▶ [WHAT THE EXERCISE ASKS]
Please report every line of the listing below that has the word "todas" in it.

▶ [RAW DATA]
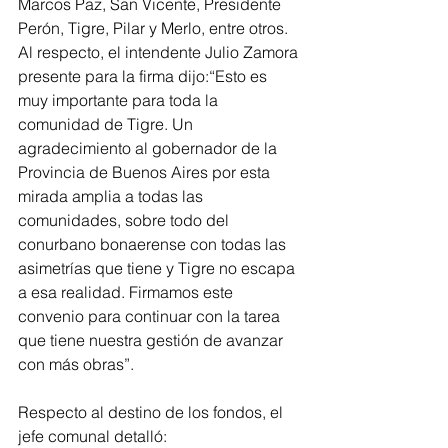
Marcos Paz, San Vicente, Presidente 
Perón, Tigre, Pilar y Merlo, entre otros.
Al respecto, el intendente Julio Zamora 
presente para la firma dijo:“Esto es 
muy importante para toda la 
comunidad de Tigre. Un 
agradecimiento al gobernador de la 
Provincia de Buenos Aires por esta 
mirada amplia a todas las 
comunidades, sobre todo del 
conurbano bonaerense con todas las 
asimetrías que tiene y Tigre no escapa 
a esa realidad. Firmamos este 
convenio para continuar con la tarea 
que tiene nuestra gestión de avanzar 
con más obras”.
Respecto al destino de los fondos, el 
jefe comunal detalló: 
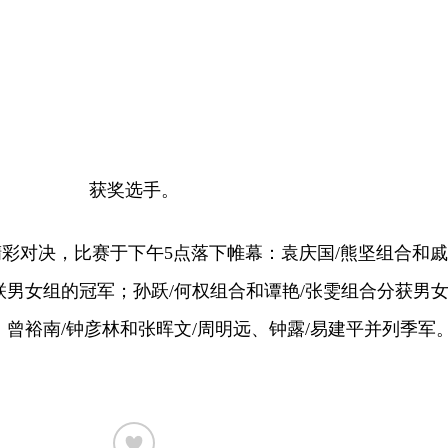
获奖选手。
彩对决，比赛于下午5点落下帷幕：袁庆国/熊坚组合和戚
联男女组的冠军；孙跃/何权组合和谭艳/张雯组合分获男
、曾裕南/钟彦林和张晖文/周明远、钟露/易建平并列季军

▶ [SOLUTION FOR THIS PROBLEM]
mirada amplia a todas las 
conurbano bonaerense con todas las 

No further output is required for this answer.